The Senator said that the Wildlife Resources Conservation and Protection Act of 2001 (Republic Act No. 9147), which she principally authored and sponsored, aims to maintain ecological balance and enhance biological diversity through the conservation and protection of wildlife species and their habitats. It regulates the collection and trade of wildlife, especially protecting threatened or exotic species under domestic law pursuant to international conventions.
Legarda also stressed that the conservation of the country’s protected areas is crucial in protecting wildlife species.
During the Senate hearing on the environmental issues surrounding the island of Boracay, the Senator lamented the encroachment of establishments on wetlands in the island.

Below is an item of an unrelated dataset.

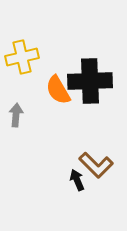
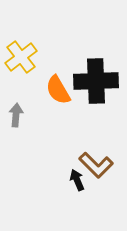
yellow cross: moved 1 px left; rotated 24 degrees counterclockwise
black cross: moved 6 px right
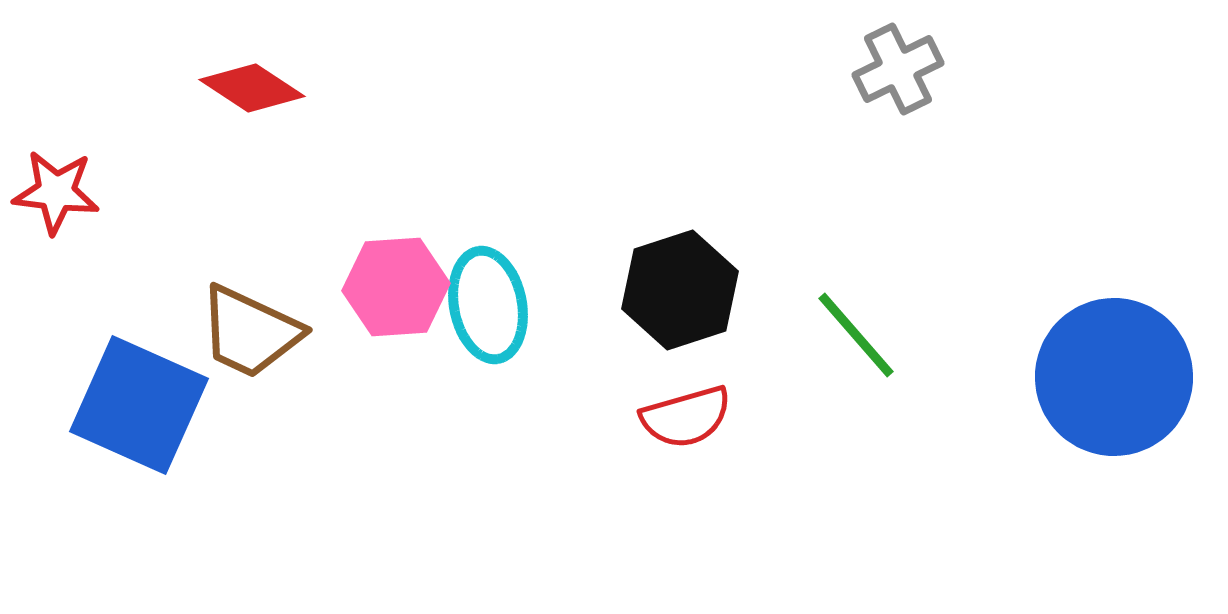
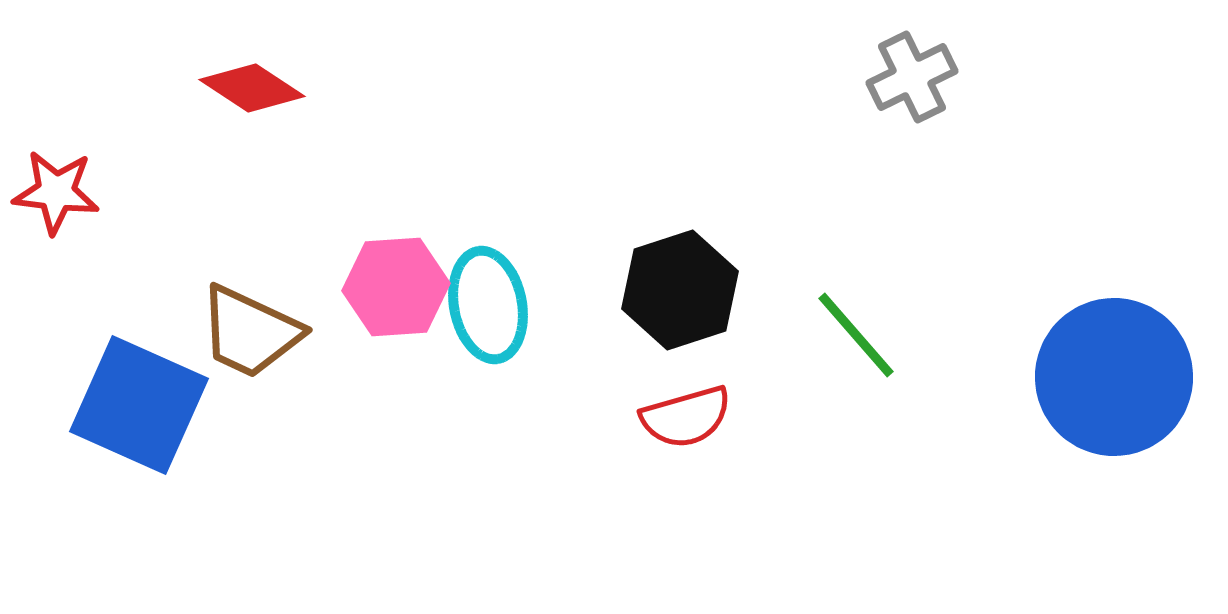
gray cross: moved 14 px right, 8 px down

Wetlands are protected under the Wildlife Resources Conservation and Protection Act and any activity that disrupts or destroys the habitat is prohibited. However, 5 of the 9 wetland areas in Boracay Island now have structures or establishments.
In line with this, Legarda asked the Department of Environment and Natural Resources (DENR) to submit a report on the scope of the wetlands, what structures have been built, as well as who were the local environment officers in the last 10 years, under whose term the construction of such establishments were done.
Moreover, Legarda said she hopes to further strengthen the conservation of the country’s protected areas through her proposed amendments to the National Integrated Protected Areas System (NIPAS) Act of 1992.
The proposed Expanded NIPAS aims to establish a legal basis for local communities and other stakeholders to participate in the management and protection of the areas.
“This will also help conserve and protect representative samples of unique, rare and threatened species of plants and animals and habitat including cultural diversity, by declaring as national parks the remaining parcels of land under the NIPAS, thus, ensuring the sustainable use of our natural resources,” she added.
Legarda also said that addressing climate change is very important in preserving wildlife species, noting that 30% of species would be at risk of extinction due to the warming climate.
“The Philippines is a mega diverse country, but it is also one of the world’s top biodiversity hotspots, with a large number of species either endangered or threatened of extinction. There needs to be stronger convergence among government agencies and local government units and collaboration with the private sector, civil society and all our citizens, to protect our wildlife species and conserve our biodiversity,” Legarda concluded.